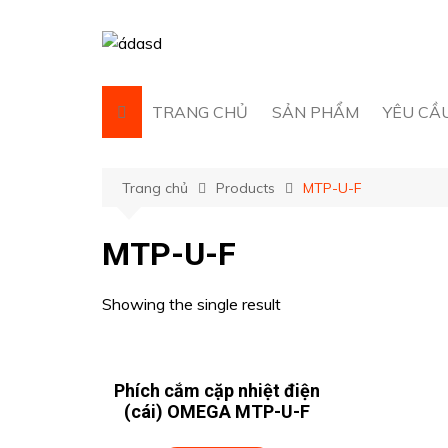
Chuyển
đến
phần
nội
dung
TRANG CHỦ
SẢN PHẨM
YÊU CẦ
AUTONICS
Trang chủ
Products
MTP-U-F
AIRTAC
ATG
MTP-U-F
HOKUYO
HANSHIN CHAIN CO.,
Showing the single result
LTD.
HIWIN
KACON
Phích cắm cặp nhiệt điện
(cái) OMEGA MTP-U-F
LS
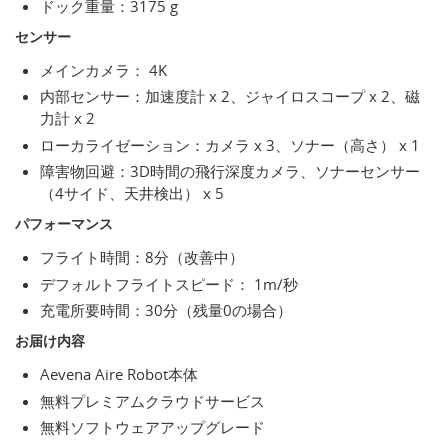
ドック重量：3175 g
センサー
メインカメラ： 4K
内部センサー：加速度計 x 2、ジャイロスコープ x 2、磁
力計 x 2
ローカライゼーション：カメラ x 3、ソナー（高さ） x 1
障害物回避：3D時間の飛行深度カメラ、ソナーセンサー
（4サイド、天井検出） x 5
パフォーマンス
フライト時間：8分（改善中）
デフォルトフライトスピード： 1m/秒
充電所要時間：30分（残量0の場合）
お届け内容
Aevena Aire Robot本体
無料プレミアムクラウドサービス
無料ソフトウェアアップグレード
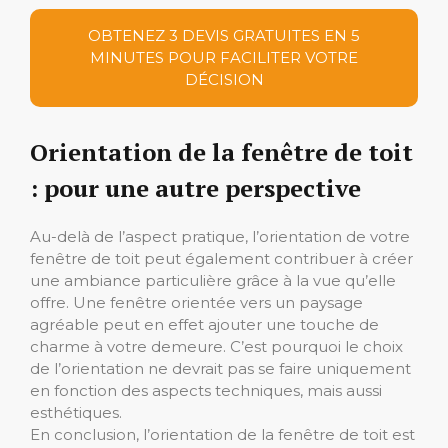
OBTENEZ 3 DEVIS GRATUITES EN 5
MINUTES POUR FACILITER VOTRE
DÉCISION
Orientation de la fenêtre de toit
: pour une autre perspective
Au-delà de l’aspect pratique, l’orientation de votre
fenêtre de toit peut également contribuer à créer
une ambiance particulière grâce à la vue qu’elle
offre. Une fenêtre orientée vers un paysage
agréable peut en effet ajouter une touche de
charme à votre demeure. C’est pourquoi le choix
de l’orientation ne devrait pas se faire uniquement
en fonction des aspects techniques, mais aussi
esthétiques.
En conclusion, l’orientation de la fenêtre de toit est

[ACTIVITY]:
Look through the data above and return each line where the string "toit" occurs.

[SOLVED EXERCISE]:
Orientation de la fenêtre de toit
fenêtre de toit peut également contribuer à créer
En conclusion, l’orientation de la fenêtre de toit est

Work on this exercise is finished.